Geothermal power plants have become the main application that utilizes geothermal energy. The utilization of deep geothermal energy adheres great importance to the soil condition. One of the biggest challenges faced by geothermal power plant designers is to reduce the risk of soil exploration. To solve this problem, forecasting by modeling has proven to be an important tool to address the problem. In this research, a geo-model was established by modeling three geological layers with different hydraulic and thermal properties to solve the above dilemma. The layers, elevation, and fault zones were simulated using interpolation functions from an artificial dataset. The coupled porous media flow and heat transfer problem using Darcy’s law, as well as heat transfer in porous media interfaces, were studied. The evolution of the flow field, hydrothermal performance, and temperature gradient were also analyzed for a period of 10 years. The results showed the recoverable thermal energy area gradually moved downwards during the 10-year simulation time. When the distance between the recharge well and the production well exceeded 200 m, the collection efficiency was significantly decreased.
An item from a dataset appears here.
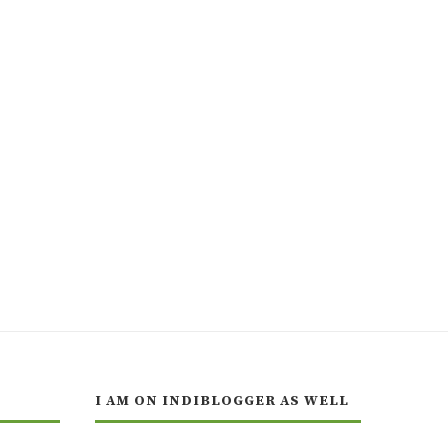
I AM ON INDIBLOGGER AS WELL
After 5 years of extraction, the power generation efficiency of the heat source will be less than 9.75%. These results effectively avoided the exploration cost of geothermal power plant site selection, which is significant for the efficiency improvement of geothermal energy.

Suggested Citation

  • Zhengguang Liu & Gaoyang Hou & Ying Song & Hessam Taherian & Shuaiwei Qi, 2022. "The Impact of Soil Hydrothermal Properties on Geothermal Power Generation (GPG): Modeling and Analysis," Energies, MDPI, vol. 15(2), pages 1-12, January.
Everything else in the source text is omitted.